The film opens in the summer of 2009 when water was cut off from a Suez village for three months. The incessant complaints led nowhere, forcing the village’s residents to block transportation to make themselves heard. The consequences are well-documented: the poor struggled for months to acquire clean drinking water while villagers lost their business as the land dried up.

Ernest traces the roots of the problem to the dysfunctional sewage system which itself, as he gradually reveals, is part of a failed infrastructure that was bound to collapse.

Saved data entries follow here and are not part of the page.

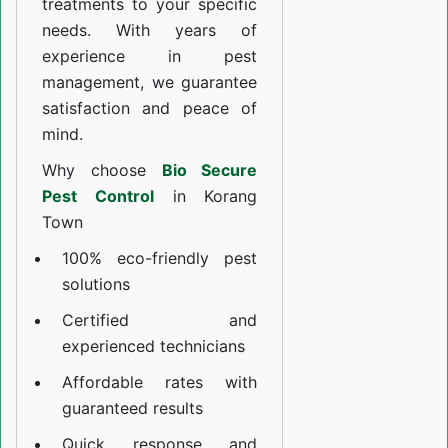
treatments to your specific
needs. With years of
experience in pest
management, we guarantee
satisfaction and peace of
mind.
Why choose
Bio Secure
Pest Control
in Korang
Town
100% eco-friendly pest
solutions
Certified and
experienced technicians
Affordable rates with
guaranteed results
Quick response and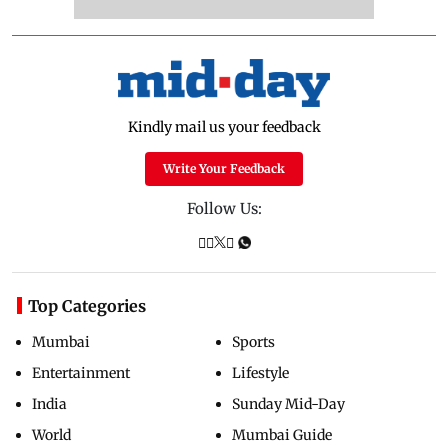
Kindly mail us your feedback
Write Your Feedback
Follow Us:
Top Categories
Mumbai
Sports
Entertainment
Lifestyle
India
Sunday Mid-Day
World
Mumbai Guide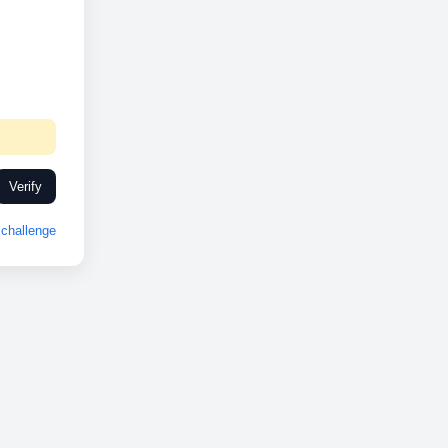
Verify
challenge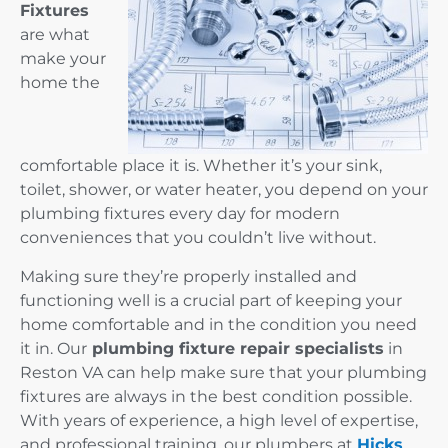
Fixtures
are what
make your
home the
comfortable place it is. Whether it’s your sink,
toilet, shower, or water heater, you depend on your
plumbing fixtures every day for modern
conveniences that you couldn’t live without.
Making sure they’re properly installed and
functioning well is a crucial part of keeping your
home comfortable and in the condition you need
it in. Our
plumbing fixture repair specialists
in
Reston VA can help make sure that your plumbing
fixtures are always in the best condition possible.
With years of experience, a high level of expertise,
and professional training, our plumbers at
Hicks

Typical of the Mubarak regime, the government did not move to contain this calamity, throwing a bone to the people in the shape of quick, obsolete solutions without attempting to address the fundamental core of the problem. The few decent bureaucrats who dared to stand up for the people and confront the regime, as the interviewees stress, were exiled. The MPs are always absent, showing up only around election time.

In the grand scheme of things, the fishermen had no chance. The pollution caused by the unchecked fuel and waste spill of ships kills marine life every day, disrupting the entire eco-system in the process and depriving thousands of workers in the fishing industry from their livelihoods. The toothless Ministry of Environment, as always, leaves things to run amok.

The large void the government left in Ismalia and Suez has led to the rise of middlemen — volunteers unaffiliated with the government who, in theory, act as a bridge between the officials and the people. Do they get the job done? No one quite knows. NGOs emerge the sole voice of reason in this black comedy, but their programs are never implemented, obstructed by administrators who refuse to give them license.

Millions of pounds directed to enhance the infrastructure of those two cities went missing, same goes for part of the USAID directed to tackle the sewage system problem.

Ernest depicts this crisis as a predictable standard accumulation of the government policies (or lack thereof). A sense of chaos pervades throughout, exemplified in people’s quixotic endeavors to relieve their misery. At one point, an elderly woman screams, “we’re fed up and we don’t know what to do.” A revolution, it seems palpable now, was inevitable.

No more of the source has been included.